[RECORDS SUPPLIED — start]

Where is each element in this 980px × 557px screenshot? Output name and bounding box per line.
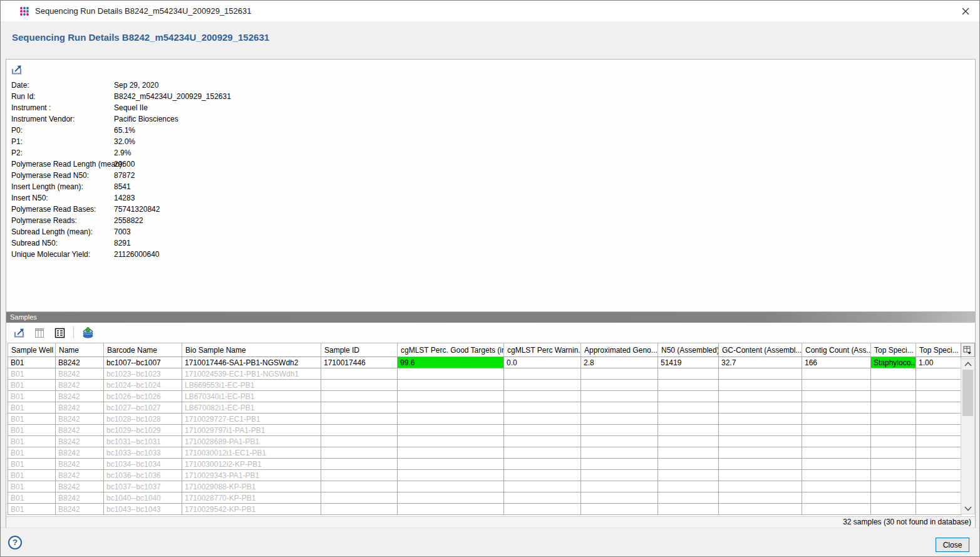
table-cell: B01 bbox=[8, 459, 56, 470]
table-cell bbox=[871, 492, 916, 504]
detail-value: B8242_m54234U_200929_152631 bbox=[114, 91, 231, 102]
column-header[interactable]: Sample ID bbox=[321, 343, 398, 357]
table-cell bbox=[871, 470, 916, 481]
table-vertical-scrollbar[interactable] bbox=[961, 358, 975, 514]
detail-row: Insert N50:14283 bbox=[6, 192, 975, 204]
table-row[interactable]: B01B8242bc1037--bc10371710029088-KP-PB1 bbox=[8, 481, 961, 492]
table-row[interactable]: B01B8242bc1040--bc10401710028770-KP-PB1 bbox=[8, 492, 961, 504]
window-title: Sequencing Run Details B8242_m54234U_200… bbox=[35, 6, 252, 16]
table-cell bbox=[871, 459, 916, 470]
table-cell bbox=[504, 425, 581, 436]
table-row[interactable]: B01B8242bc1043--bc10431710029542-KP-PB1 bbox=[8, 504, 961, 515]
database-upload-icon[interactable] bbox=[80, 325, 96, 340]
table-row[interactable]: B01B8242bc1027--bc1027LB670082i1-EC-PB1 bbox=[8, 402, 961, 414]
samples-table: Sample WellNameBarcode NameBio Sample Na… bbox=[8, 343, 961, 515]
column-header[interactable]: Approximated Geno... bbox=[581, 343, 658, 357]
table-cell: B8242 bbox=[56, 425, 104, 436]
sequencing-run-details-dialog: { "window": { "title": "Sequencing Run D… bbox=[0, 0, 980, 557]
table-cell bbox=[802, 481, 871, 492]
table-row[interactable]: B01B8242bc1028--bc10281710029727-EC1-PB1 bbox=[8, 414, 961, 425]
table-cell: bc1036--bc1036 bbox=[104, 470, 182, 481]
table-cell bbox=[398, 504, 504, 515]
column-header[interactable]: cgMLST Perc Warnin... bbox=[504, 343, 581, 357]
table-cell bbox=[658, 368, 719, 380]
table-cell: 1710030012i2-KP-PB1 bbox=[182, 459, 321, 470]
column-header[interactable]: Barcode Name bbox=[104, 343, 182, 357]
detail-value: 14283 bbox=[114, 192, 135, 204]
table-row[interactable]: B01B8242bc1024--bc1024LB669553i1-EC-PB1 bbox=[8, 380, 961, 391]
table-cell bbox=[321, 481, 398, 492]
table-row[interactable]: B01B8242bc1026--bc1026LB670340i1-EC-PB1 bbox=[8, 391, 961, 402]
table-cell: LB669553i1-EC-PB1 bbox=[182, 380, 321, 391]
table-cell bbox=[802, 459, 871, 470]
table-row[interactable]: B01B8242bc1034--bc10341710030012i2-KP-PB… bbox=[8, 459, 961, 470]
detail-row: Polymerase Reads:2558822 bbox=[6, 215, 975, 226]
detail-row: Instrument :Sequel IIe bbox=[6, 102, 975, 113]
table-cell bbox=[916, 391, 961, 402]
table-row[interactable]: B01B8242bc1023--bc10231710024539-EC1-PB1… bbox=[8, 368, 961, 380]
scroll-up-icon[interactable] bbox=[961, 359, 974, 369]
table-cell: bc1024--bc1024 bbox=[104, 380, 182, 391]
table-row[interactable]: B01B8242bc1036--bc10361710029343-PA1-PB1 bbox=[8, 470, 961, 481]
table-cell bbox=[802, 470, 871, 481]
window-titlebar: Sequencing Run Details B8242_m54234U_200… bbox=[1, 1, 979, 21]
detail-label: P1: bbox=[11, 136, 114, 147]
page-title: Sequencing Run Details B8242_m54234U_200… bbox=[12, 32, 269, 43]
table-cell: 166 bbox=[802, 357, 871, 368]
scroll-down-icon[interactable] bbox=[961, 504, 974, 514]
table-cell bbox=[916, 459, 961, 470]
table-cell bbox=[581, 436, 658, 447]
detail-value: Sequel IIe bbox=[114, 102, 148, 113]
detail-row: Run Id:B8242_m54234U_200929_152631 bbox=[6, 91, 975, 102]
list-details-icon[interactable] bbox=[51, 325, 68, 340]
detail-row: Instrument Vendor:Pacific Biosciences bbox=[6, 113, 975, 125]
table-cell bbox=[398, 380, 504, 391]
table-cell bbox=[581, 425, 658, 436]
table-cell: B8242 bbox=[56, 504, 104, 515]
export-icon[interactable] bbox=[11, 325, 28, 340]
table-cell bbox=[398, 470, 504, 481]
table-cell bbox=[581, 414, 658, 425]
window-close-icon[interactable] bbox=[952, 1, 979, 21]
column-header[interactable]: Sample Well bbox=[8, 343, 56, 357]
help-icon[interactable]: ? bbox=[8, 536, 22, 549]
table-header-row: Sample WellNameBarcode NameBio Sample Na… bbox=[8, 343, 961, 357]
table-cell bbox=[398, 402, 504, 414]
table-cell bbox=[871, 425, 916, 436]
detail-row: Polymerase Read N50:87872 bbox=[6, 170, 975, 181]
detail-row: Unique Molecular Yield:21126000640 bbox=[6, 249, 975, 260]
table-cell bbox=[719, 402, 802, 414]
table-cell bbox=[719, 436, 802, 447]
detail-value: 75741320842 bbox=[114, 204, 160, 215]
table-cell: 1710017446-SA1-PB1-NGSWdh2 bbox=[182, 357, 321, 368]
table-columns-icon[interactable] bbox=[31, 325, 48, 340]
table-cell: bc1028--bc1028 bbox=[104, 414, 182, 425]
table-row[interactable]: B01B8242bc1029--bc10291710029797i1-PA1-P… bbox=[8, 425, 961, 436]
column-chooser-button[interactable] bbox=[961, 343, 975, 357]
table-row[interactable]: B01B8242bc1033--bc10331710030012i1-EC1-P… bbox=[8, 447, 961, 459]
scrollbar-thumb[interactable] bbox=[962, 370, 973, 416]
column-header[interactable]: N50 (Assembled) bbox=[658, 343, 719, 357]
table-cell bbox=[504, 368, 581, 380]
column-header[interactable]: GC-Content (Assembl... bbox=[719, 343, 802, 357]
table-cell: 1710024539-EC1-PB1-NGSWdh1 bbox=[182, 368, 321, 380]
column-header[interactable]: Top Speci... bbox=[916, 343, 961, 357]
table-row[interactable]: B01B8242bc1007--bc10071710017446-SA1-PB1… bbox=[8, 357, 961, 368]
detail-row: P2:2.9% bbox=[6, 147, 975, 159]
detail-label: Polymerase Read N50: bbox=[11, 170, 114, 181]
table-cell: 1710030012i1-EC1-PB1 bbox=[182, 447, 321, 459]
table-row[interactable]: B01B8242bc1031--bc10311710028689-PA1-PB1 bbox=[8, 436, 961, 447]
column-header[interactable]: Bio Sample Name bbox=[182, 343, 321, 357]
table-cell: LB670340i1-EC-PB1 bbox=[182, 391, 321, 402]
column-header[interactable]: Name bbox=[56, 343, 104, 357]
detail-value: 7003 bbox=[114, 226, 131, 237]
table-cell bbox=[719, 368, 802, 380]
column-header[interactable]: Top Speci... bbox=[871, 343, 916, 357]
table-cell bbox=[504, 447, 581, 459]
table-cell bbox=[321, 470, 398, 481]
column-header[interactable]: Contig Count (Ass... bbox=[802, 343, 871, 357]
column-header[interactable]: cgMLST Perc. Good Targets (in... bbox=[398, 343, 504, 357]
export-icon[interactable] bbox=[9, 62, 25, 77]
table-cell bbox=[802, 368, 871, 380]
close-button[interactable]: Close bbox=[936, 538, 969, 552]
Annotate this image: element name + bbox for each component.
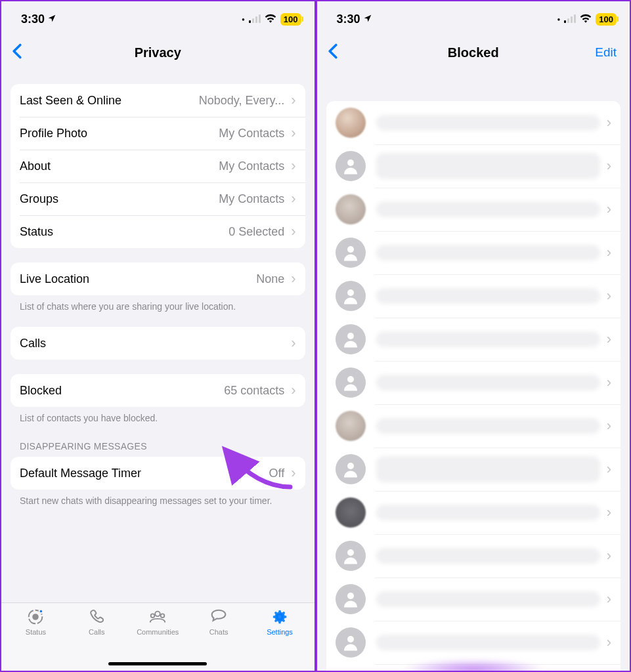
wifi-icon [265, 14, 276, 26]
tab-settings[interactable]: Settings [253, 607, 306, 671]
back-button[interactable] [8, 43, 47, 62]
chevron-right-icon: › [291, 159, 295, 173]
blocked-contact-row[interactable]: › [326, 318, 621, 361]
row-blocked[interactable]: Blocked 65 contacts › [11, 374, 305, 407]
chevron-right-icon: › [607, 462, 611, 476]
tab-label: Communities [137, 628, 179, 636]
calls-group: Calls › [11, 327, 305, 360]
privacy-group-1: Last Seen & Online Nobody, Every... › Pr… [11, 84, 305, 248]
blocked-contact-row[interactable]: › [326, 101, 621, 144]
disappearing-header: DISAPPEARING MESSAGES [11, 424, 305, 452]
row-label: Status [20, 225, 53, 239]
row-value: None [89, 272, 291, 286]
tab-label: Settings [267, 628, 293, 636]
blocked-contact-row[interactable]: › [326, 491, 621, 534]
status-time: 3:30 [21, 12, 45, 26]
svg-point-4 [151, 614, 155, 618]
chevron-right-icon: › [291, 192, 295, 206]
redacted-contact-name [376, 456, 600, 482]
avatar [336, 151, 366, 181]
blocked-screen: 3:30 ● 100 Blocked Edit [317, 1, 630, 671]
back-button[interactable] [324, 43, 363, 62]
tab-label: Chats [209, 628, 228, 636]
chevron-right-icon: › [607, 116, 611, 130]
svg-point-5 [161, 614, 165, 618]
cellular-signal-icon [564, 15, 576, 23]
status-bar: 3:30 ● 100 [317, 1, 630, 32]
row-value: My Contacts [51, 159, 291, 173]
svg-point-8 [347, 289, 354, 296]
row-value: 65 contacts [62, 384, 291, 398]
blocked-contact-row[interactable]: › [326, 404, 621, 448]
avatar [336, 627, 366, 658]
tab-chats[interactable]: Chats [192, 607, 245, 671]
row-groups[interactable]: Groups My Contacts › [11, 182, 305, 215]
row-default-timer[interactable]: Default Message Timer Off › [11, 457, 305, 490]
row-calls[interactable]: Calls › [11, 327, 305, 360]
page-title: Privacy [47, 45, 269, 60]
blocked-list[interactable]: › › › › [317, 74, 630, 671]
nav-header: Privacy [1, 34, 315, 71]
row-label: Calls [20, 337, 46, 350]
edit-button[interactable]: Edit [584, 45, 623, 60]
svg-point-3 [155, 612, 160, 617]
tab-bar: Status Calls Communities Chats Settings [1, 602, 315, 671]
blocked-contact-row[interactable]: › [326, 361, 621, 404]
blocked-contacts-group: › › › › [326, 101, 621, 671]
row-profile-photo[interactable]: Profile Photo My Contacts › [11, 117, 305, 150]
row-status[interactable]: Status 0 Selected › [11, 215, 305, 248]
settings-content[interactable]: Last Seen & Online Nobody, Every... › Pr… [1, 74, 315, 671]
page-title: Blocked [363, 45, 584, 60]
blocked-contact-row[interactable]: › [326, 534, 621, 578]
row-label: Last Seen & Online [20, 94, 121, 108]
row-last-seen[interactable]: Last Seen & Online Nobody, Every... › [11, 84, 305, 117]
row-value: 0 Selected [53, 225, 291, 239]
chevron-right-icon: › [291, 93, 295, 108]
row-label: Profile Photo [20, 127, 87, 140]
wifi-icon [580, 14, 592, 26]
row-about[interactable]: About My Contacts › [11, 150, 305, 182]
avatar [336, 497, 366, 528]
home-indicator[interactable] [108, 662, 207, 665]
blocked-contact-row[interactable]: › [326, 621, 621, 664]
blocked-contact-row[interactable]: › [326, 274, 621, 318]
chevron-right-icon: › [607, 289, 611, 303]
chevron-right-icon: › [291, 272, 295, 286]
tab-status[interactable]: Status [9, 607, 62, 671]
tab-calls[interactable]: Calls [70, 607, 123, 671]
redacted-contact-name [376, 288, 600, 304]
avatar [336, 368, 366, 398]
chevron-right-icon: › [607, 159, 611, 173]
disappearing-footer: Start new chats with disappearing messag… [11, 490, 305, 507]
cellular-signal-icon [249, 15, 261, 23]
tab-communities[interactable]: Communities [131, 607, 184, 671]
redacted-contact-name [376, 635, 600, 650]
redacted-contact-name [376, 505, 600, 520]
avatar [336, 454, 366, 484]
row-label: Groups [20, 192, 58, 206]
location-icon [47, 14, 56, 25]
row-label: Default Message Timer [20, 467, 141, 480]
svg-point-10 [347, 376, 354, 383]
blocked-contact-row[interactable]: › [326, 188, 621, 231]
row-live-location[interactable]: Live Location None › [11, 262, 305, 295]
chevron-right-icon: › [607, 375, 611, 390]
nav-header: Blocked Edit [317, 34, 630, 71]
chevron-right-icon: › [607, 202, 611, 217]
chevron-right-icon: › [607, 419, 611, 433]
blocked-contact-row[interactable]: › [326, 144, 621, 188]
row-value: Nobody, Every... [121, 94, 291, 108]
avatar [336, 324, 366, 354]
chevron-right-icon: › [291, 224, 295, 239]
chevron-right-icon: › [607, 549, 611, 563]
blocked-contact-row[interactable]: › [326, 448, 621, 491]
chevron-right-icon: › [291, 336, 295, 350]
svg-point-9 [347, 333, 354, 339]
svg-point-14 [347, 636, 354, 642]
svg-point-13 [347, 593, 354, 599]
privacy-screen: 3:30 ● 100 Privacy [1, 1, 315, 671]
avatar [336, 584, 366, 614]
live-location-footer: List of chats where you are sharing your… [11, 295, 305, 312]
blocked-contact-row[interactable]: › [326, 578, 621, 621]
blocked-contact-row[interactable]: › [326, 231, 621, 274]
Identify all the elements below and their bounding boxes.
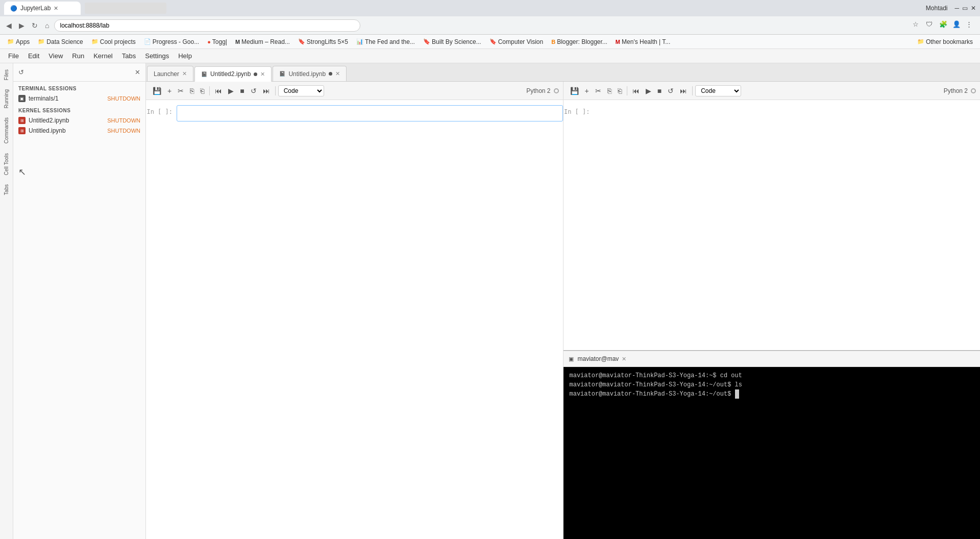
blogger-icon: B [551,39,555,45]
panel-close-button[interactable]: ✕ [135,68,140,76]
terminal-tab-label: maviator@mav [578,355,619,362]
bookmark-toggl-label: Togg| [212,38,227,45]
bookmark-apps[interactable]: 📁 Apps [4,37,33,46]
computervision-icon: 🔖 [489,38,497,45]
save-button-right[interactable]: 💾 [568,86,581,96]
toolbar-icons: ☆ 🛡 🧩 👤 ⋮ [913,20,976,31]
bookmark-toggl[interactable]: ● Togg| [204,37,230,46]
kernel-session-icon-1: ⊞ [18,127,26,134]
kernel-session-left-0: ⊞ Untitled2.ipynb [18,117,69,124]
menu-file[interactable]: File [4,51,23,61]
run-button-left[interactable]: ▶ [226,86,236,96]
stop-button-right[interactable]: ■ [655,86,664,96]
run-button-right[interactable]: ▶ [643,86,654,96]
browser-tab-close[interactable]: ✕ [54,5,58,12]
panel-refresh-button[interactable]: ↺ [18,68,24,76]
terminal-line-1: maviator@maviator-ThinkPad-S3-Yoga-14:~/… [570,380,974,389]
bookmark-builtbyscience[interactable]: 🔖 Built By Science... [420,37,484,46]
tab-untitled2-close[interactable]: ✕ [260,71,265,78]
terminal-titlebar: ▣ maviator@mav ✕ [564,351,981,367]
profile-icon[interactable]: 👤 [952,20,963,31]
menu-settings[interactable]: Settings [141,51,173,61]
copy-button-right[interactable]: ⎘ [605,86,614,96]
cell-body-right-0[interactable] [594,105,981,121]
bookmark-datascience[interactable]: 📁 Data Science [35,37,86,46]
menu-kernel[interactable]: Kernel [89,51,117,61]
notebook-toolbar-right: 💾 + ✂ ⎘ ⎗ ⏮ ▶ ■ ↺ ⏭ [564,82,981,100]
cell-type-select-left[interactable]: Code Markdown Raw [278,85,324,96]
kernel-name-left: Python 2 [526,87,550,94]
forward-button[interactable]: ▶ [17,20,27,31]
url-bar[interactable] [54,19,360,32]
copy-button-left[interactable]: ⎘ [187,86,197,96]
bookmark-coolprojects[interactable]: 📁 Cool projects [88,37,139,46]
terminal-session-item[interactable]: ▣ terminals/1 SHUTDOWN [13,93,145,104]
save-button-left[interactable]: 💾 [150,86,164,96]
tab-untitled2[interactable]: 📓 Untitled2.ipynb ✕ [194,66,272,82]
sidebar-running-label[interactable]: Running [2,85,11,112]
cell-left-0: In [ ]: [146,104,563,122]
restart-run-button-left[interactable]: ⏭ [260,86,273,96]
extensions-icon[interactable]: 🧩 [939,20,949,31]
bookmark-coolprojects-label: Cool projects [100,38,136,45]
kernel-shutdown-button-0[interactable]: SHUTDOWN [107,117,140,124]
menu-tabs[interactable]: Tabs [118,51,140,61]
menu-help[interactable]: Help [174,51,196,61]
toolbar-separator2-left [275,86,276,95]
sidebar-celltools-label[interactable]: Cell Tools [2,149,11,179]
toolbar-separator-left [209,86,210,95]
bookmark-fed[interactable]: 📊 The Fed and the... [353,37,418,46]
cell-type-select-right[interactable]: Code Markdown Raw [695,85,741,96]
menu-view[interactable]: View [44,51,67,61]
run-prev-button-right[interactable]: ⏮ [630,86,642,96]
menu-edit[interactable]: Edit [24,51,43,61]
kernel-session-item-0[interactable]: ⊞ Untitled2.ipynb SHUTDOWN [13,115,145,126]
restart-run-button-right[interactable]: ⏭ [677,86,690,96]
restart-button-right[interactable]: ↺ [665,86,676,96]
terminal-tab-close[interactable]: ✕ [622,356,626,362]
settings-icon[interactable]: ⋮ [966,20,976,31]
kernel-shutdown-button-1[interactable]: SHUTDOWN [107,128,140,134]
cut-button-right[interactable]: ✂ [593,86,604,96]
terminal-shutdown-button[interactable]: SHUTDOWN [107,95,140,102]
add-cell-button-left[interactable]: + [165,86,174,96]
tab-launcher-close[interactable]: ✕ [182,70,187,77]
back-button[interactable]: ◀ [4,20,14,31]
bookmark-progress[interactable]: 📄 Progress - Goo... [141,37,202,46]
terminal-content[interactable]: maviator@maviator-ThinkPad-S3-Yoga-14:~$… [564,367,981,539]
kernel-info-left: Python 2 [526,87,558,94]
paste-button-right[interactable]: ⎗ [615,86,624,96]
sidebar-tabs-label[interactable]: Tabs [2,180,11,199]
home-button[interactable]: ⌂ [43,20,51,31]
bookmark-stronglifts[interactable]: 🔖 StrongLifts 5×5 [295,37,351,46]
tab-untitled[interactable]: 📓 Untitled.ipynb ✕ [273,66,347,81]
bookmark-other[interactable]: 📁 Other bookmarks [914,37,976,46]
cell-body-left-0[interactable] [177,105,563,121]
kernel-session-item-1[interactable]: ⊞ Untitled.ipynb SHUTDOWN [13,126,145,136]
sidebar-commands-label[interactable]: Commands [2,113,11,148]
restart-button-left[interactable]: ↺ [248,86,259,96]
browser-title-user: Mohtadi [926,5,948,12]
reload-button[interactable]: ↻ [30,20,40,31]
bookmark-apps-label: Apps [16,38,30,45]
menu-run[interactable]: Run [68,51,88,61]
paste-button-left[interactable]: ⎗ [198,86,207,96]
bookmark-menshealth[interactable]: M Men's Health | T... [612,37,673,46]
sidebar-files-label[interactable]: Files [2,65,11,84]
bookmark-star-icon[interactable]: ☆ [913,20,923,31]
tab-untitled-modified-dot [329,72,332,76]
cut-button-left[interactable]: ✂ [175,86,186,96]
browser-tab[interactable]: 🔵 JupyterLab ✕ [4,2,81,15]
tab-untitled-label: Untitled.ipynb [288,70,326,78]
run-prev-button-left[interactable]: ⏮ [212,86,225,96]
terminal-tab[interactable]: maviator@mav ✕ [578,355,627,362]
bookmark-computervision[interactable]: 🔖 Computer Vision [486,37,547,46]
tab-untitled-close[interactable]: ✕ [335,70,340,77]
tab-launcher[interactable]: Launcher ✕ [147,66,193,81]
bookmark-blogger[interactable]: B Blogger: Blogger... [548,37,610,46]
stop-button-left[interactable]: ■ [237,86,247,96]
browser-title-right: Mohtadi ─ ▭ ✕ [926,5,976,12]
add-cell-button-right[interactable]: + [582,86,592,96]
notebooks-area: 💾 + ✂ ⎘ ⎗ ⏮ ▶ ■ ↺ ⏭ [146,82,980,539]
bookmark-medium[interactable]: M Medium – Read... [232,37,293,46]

[RECORDS SUPPLIED — finish]

TASK PROMPT
Lines holding "type": copy each one from the records above.

OUTPUT OF THE EXERCISE
cell-type-select-left[interactable]: Code Markdown Raw [278,85,324,96]
cell-type-select-right[interactable]: Code Markdown Raw [695,85,741,96]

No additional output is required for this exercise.